# RECORDS SHOWN
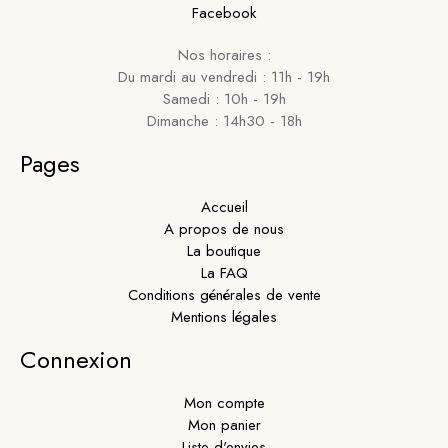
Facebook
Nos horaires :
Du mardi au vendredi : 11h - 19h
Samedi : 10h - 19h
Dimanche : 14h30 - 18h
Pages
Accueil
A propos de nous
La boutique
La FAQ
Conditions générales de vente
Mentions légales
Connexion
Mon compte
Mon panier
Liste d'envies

* * *

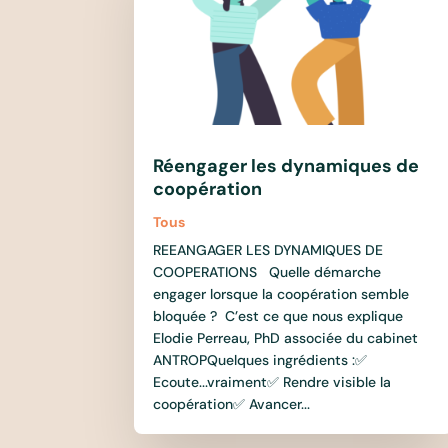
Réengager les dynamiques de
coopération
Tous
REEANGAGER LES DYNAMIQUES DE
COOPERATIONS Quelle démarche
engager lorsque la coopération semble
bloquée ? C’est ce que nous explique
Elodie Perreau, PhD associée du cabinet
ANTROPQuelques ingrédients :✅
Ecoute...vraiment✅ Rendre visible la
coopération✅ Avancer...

# WHAT YOU ARE ASKED TO DO
Go through the entries above and copy each line with "nous" in it.

# WRITTEN SOLUTION
A propos de nous
bloquée ? C’est ce que nous explique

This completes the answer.